::: Data shown

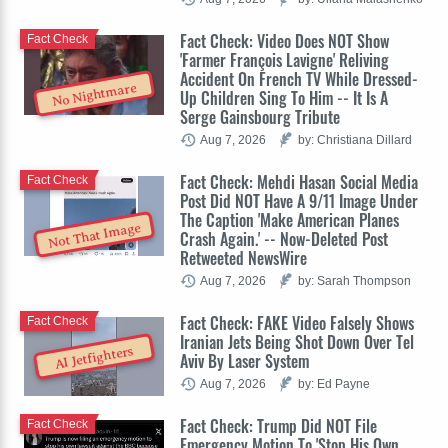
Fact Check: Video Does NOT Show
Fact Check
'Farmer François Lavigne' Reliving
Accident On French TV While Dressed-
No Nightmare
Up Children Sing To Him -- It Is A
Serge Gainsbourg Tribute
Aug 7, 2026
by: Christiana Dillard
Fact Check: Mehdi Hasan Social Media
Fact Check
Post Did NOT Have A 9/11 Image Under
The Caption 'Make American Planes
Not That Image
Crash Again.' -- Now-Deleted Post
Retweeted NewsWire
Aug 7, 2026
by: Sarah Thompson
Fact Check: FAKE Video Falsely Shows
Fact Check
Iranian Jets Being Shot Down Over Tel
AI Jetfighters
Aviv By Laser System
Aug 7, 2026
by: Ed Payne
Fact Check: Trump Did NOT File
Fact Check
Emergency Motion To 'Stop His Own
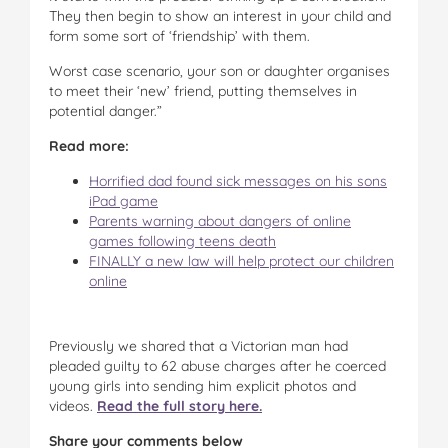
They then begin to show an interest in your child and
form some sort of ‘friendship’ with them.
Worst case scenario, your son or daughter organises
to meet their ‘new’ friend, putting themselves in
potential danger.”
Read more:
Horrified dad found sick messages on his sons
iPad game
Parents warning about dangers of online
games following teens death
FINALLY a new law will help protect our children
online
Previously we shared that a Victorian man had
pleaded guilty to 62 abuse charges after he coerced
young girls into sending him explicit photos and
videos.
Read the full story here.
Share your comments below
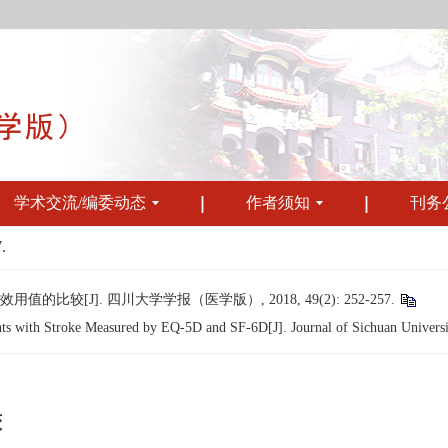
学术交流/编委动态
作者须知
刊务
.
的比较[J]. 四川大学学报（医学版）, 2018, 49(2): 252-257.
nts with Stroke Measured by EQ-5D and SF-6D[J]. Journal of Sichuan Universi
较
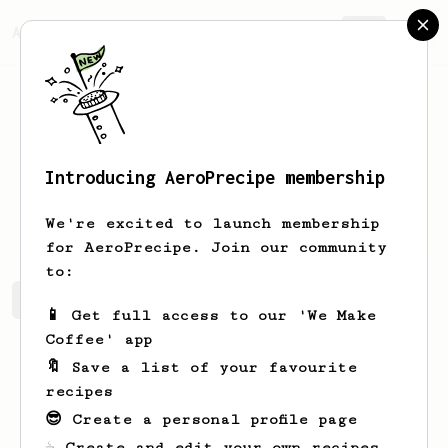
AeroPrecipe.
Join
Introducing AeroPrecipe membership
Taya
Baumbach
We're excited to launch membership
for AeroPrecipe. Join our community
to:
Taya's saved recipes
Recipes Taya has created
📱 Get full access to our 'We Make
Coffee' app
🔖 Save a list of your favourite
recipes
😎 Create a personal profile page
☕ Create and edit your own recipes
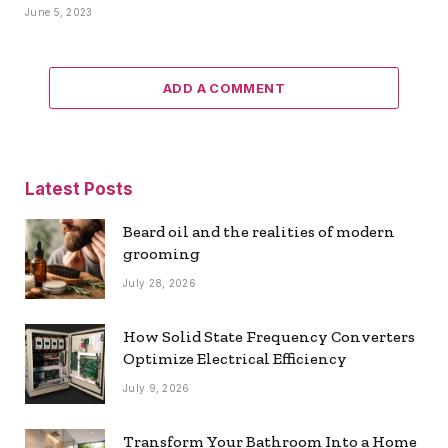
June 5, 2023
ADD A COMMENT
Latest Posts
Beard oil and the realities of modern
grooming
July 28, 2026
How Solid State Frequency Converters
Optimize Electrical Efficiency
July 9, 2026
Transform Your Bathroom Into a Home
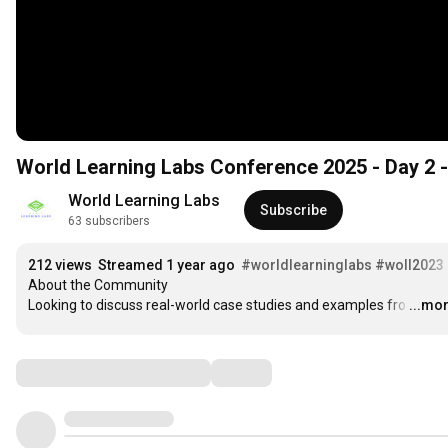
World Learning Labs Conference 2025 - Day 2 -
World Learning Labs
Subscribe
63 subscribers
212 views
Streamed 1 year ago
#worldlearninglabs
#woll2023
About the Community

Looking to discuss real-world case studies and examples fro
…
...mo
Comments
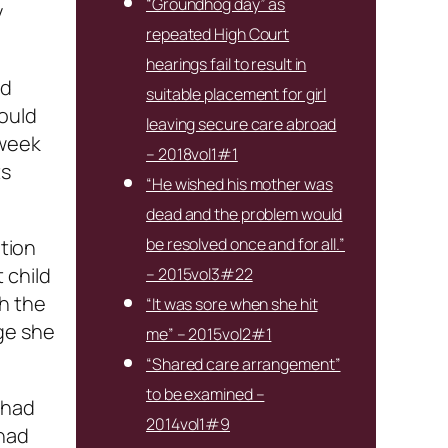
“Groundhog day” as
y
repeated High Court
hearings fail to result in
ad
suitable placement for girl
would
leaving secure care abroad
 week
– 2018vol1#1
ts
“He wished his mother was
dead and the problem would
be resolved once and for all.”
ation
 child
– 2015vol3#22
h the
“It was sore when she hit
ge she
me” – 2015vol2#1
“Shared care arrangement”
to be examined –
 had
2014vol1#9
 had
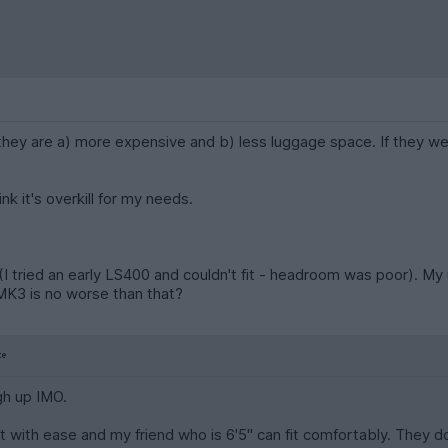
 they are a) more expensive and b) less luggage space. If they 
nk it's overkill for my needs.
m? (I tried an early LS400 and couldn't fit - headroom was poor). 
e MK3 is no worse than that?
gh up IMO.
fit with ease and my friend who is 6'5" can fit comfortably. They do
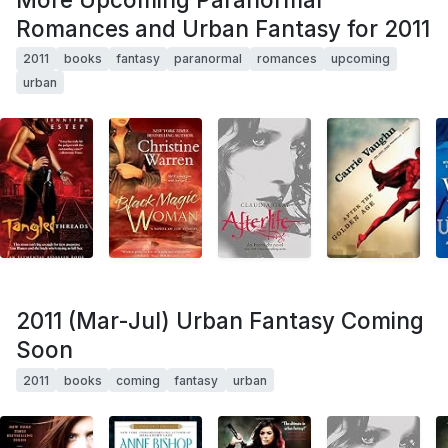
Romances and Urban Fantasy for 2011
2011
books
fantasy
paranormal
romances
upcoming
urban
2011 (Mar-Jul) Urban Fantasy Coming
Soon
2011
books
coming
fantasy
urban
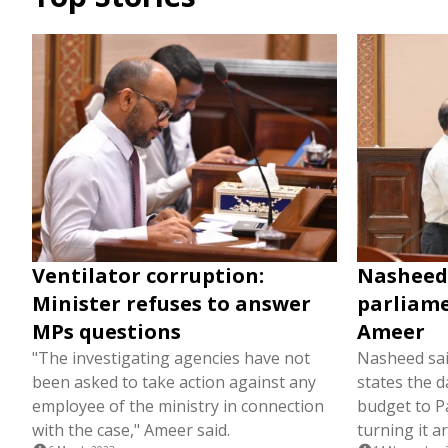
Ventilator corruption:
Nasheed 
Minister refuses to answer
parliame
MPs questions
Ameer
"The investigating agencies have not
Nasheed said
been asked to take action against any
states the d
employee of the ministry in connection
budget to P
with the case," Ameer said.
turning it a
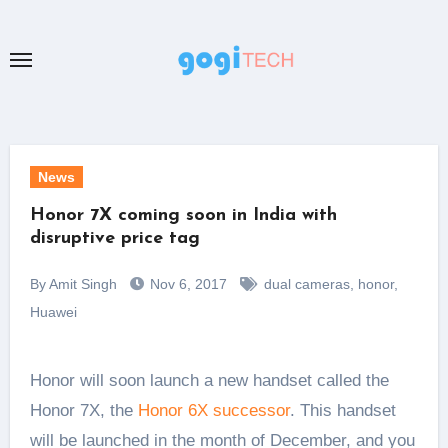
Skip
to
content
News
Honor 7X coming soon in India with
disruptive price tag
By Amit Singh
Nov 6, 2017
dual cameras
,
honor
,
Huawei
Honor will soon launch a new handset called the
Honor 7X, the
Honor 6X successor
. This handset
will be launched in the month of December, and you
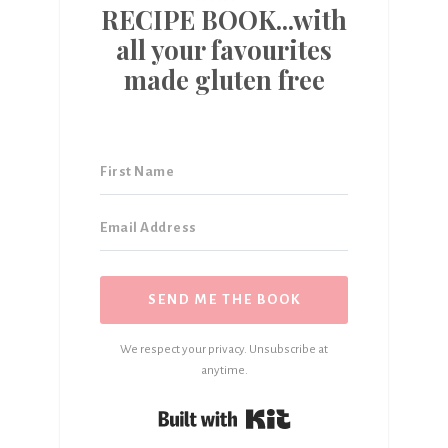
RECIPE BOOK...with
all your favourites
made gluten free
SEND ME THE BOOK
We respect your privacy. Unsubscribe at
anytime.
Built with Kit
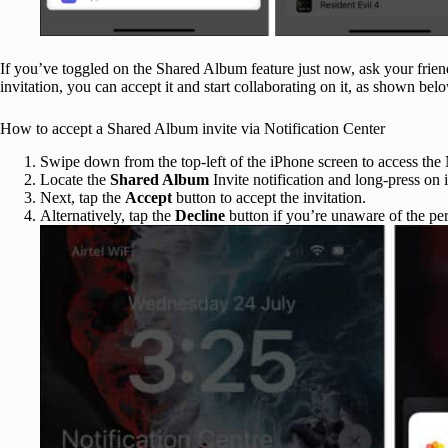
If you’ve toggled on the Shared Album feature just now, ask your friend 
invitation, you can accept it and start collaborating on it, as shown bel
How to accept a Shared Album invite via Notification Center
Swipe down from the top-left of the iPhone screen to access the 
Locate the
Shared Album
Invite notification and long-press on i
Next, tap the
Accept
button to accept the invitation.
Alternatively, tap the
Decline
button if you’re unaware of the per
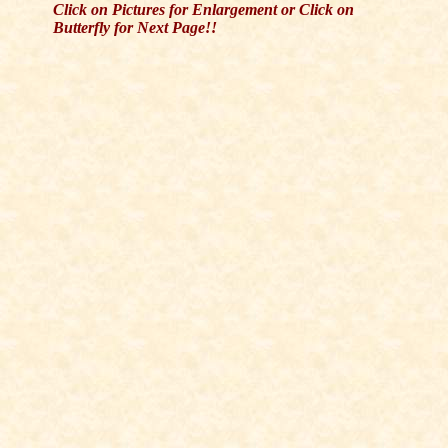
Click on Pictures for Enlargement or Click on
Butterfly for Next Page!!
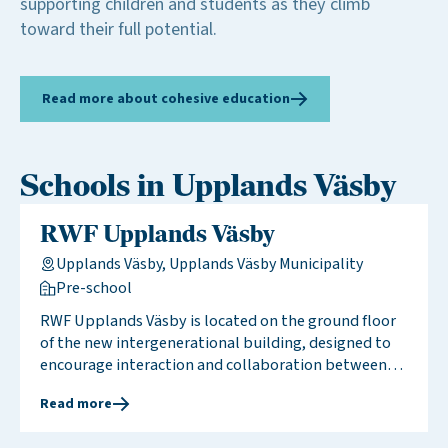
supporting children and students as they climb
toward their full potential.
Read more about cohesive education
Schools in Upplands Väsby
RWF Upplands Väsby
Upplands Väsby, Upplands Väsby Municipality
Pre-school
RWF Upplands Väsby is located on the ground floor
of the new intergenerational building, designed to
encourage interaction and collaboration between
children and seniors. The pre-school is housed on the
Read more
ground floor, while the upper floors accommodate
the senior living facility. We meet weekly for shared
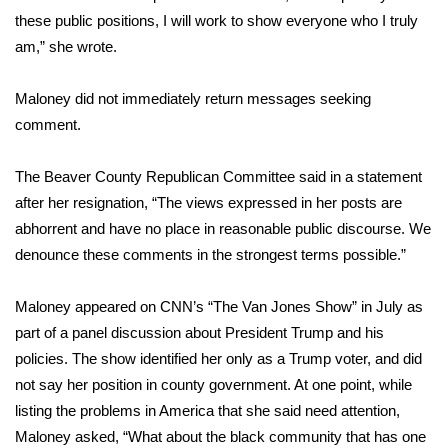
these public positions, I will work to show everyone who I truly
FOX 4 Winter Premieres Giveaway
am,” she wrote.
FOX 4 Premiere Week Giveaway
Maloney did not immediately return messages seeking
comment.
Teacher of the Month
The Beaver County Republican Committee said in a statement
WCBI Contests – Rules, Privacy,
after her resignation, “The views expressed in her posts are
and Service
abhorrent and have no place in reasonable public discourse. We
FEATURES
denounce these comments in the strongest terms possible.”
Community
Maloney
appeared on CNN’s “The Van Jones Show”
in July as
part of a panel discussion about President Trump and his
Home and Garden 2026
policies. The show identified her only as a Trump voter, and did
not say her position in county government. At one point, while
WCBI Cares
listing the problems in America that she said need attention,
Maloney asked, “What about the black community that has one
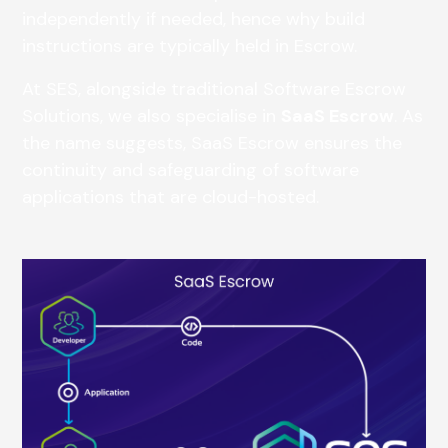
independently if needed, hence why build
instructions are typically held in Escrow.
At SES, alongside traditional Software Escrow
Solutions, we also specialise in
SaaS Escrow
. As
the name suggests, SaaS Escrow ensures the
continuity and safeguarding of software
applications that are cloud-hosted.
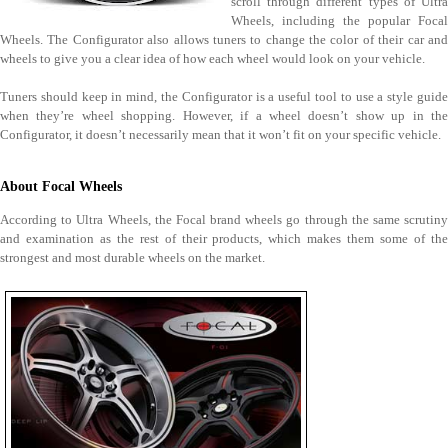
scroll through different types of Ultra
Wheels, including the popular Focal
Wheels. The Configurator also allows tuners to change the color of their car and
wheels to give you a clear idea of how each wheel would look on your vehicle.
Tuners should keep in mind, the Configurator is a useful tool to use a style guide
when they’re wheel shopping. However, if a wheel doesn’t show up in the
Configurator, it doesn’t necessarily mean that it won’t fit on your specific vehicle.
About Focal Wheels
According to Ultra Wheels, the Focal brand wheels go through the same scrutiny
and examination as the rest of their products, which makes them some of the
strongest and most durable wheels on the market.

::::::

Provide an exact copy of only the lines from the beginning of the entries through the line containing "They then begin", both ends included, with no pictures.

Answer box —
Fact Check: Video Does NOT Show
Fact Check
'Farmer François Lavigne' Reliving
Accident On French TV While Dressed-
No Nightmare
Up Children Sing To Him -- It Is A
Serge Gainsbourg Tribute
Aug 7, 2026
by: Christiana Dillard
Fact Check: Mehdi Hasan Social Media
Fact Check
Post Did NOT Have A 9/11 Image Under
The Caption 'Make American Planes
Not That Image
Crash Again.' -- Now-Deleted Post
Retweeted NewsWire
Aug 7, 2026
by: Sarah Thompson
Fact Check: FAKE Video Falsely Shows
Fact Check
Iranian Jets Being Shot Down Over Tel
AI Jetfighters
Aviv By Laser System
Aug 7, 2026
by: Ed Payne
Fact Check: Trump Did NOT File
Fact Check
Emergency Motion To 'Stop His Own
They then begin to show an interest in your child and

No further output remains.